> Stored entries
- - - - - - -

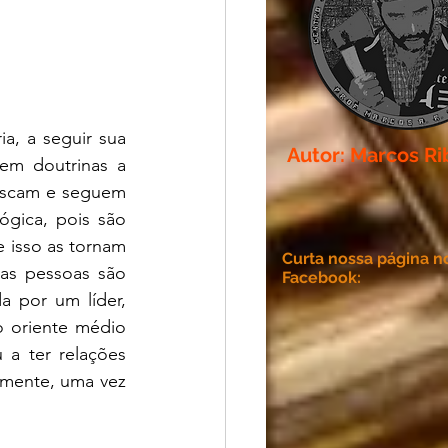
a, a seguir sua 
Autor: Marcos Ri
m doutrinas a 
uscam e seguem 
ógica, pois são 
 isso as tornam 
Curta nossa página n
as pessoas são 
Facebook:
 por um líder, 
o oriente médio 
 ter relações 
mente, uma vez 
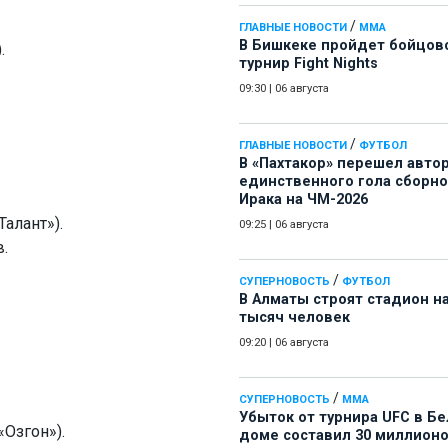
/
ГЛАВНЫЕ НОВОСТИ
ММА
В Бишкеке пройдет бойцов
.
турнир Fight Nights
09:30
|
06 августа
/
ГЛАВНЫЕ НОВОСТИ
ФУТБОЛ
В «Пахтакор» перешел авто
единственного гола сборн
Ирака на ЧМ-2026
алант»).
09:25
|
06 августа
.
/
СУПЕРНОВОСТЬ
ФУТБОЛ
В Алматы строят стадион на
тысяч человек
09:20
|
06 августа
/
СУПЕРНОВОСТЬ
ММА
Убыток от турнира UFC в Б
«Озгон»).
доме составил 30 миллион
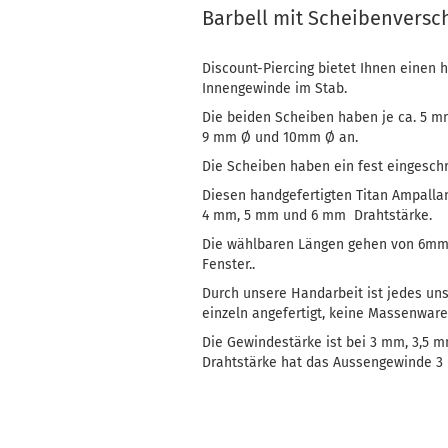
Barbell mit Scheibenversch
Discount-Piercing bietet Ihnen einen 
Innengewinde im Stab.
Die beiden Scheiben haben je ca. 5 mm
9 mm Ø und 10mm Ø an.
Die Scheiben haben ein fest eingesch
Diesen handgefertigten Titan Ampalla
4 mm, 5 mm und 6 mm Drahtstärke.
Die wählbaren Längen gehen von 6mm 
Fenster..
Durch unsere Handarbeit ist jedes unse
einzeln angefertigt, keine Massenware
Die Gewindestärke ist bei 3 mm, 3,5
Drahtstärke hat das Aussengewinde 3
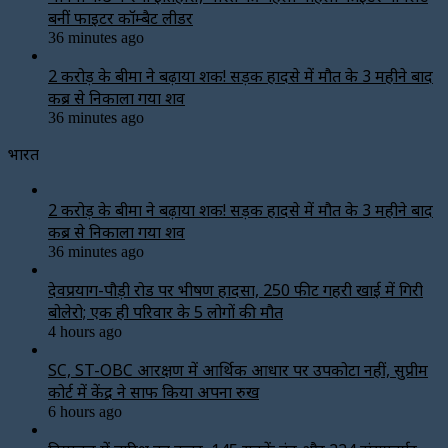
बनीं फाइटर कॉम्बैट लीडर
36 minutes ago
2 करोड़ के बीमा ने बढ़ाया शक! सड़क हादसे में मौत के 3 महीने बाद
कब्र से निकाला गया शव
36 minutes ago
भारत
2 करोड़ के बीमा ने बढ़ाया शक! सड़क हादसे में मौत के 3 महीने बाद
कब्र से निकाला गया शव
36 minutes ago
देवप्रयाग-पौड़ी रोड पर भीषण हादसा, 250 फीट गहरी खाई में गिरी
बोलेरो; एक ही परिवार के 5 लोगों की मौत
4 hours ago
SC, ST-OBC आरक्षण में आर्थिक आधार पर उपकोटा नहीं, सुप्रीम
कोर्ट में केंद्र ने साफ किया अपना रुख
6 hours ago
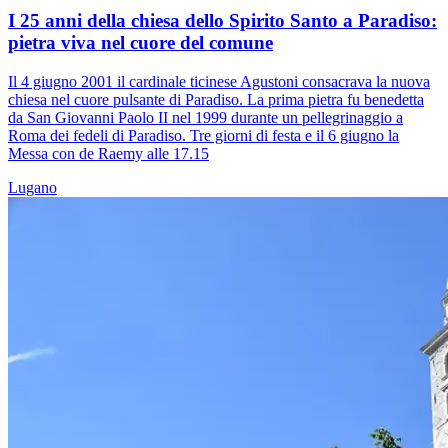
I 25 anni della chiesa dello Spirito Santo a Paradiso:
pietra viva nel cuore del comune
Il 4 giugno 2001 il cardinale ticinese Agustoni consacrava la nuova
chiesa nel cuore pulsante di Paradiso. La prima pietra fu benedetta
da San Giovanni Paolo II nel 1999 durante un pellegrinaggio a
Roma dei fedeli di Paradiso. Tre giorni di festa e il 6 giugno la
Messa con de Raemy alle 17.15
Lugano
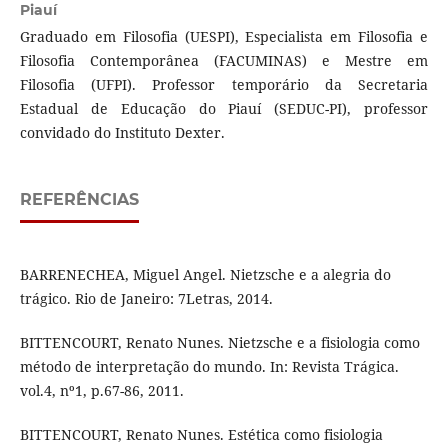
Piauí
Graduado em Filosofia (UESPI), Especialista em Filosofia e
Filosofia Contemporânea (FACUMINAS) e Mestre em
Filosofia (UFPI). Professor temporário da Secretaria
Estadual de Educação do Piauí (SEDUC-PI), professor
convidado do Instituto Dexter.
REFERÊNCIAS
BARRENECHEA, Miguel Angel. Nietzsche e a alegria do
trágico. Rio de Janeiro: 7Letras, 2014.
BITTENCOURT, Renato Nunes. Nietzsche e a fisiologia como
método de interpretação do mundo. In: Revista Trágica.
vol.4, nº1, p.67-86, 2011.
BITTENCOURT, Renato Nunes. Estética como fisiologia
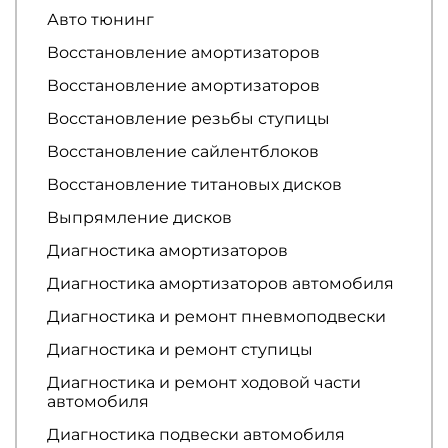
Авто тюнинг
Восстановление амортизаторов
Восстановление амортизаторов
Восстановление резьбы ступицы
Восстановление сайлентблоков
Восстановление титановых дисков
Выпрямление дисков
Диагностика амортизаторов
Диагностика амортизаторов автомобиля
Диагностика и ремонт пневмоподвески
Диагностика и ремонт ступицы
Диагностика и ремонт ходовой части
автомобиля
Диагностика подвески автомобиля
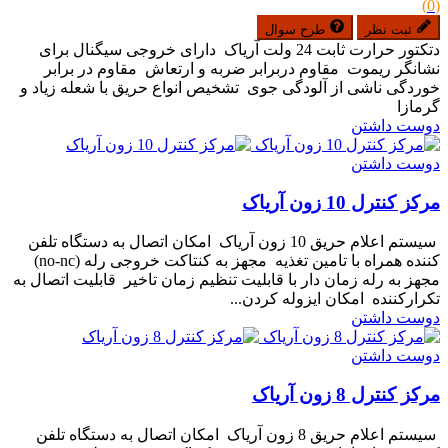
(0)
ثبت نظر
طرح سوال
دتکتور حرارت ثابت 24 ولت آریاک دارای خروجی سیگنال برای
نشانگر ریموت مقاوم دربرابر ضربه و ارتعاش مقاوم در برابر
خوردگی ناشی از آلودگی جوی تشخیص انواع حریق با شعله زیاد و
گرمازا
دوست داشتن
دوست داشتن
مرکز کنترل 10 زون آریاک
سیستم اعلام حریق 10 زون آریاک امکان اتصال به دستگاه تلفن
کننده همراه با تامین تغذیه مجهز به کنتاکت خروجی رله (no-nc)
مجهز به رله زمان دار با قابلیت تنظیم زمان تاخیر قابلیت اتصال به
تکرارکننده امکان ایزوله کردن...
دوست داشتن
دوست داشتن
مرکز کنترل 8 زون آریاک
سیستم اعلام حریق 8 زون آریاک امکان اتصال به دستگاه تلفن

- - - - - - -

> Your task
Leave out the pictures and print every line of the data exactly.

> Answer to the problem
a, a seguir sua 
Autor: Marcos Ri
m doutrinas a 
uscam e seguem 
ógica, pois são 
 isso as tornam 
Curta nossa página n
as pessoas são 
Facebook:
 por um líder, 
o oriente médio 
 ter relações 
mente, uma vez 
/
ГЛАВНЫЕ НОВОСТИ
ММА
В Бишкеке пройдет бойцов
.
турнир Fight Nights
09:30
|
06 августа
/
ГЛАВНЫЕ НОВОСТИ
ФУТБОЛ
В «Пахтакор» перешел авто
единственного гола сборн
Ирака на ЧМ-2026
алант»).
09:25
|
06 августа
.
/
СУПЕРНОВОСТЬ
ФУТБОЛ
В Алматы строят стадион на
тысяч человек
09:20
|
06 августа
/
СУПЕРНОВОСТЬ
ММА
Убыток от турнира UFC в Б
«Озгон»).
доме составил 30 миллион
Barbell mit Scheibenversch
Discount-Piercing bietet Ihnen einen 
Innengewinde im Stab.
Die beiden Scheiben haben je ca. 5 mm
9 mm Ø und 10mm Ø an.
Die Scheiben haben ein fest eingesch
Diesen handgefertigten Titan Ampalla
4 mm, 5 mm und 6 mm Drahtstärke.
Die wählbaren Längen gehen von 6mm 
Fenster..
Durch unsere Handarbeit ist jedes unse
einzeln angefertigt, keine Massenware
Die Gewindestärke ist bei 3 mm, 3,5
Drahtstärke hat das Aussengewinde 3
बनीं फाइटर कॉम्बैट लीडर
36 minutes ago
2 करोड़ के बीमा ने बढ़ाया शक! सड़क हादसे में मौत के 3 महीने बाद
कब्र से निकाला गया शव
36 minutes ago
भारत
2 करोड़ के बीमा ने बढ़ाया शक! सड़क हादसे में मौत के 3 महीने बाद
कब्र से निकाला गया शव
36 minutes ago
देवप्रयाग-पौड़ी रोड पर भीषण हादसा, 250 फीट गहरी खाई में गिरी
बोलेरो; एक ही परिवार के 5 लोगों की मौत
4 hours ago
SC, ST-OBC आरक्षण में आर्थिक आधार पर उपकोटा नहीं, सुप्रीम
कोर्ट में केंद्र ने साफ किया अपना रुख
6 hours ago
I 25 anni della chiesa dello Spirito Santo a Paradiso:
pietra viva nel cuore del comune
Il 4 giugno 2001 il cardinale ticinese Agustoni consacrava la nuova
chiesa nel cuore pulsante di Paradiso. La prima pietra fu benedetta
da San Giovanni Paolo II nel 1999 durante un pellegrinaggio a
Roma dei fedeli di Paradiso. Tre giorni di festa e il 6 giugno la
Messa con de Raemy alle 17.15
Lugano
Piauí
Graduado em Filosofia (UESPI), Especialista em Filosofia e
Filosofia Contemporânea (FACUMINAS) e Mestre em
Filosofia (UFPI). Professor temporário da Secretaria
Estadual de Educação do Piauí (SEDUC-PI), professor
convidado do Instituto Dexter.
REFERÊNCIAS
BARRENECHEA, Miguel Angel. Nietzsche e a alegria do
trágico. Rio de Janeiro: 7Letras, 2014.
BITTENCOURT, Renato Nunes. Nietzsche e a fisiologia como
método de interpretação do mundo. In: Revista Trágica.
vol.4, nº1, p.67-86, 2011.
BITTENCOURT, Renato Nunes. Estética como fisiologia
Авто тюнинг
Восстановление амортизаторов
Восстановление амортизаторов
Восстановление резьбы ступицы
Восстановление сайлентблоков
Восстановление титановых дисков
Выпрямление дисков
Диагностика амортизаторов
Диагностика амортизаторов автомобиля
Диагностика и ремонт пневмоподвески
Диагностика и ремонт ступицы
Диагностика и ремонт ходовой части
автомобиля
Диагностика подвески автомобиля
(0)
ثبت نظر
طرح سوال
دتکتور حرارت ثابت 24 ولت آریاک دارای خروجی سیگنال برای
نشانگر ریموت مقاوم دربرابر ضربه و ارتعاش مقاوم در برابر
خوردگی ناشی از آلودگی جوی تشخیص انواع حریق با شعله زیاد و
گرمازا
دوست داشتن
دوست داشتن
مرکز کنترل 10 زون آریاک
سیستم اعلام حریق 10 زون آریاک امکان اتصال به دستگاه تلفن
کننده همراه با تامین تغذیه مجهز به کنتاکت خروجی رله (no-nc)
مجهز به رله زمان دار با قابلیت تنظیم زمان تاخیر قابلیت اتصال به
تکرارکننده امکان ایزوله کردن...
دوست داشتن
دوست داشتن
مرکز کنترل 8 زون آریاک
سیستم اعلام حریق 8 زون آریاک امکان اتصال به دستگاه تلفن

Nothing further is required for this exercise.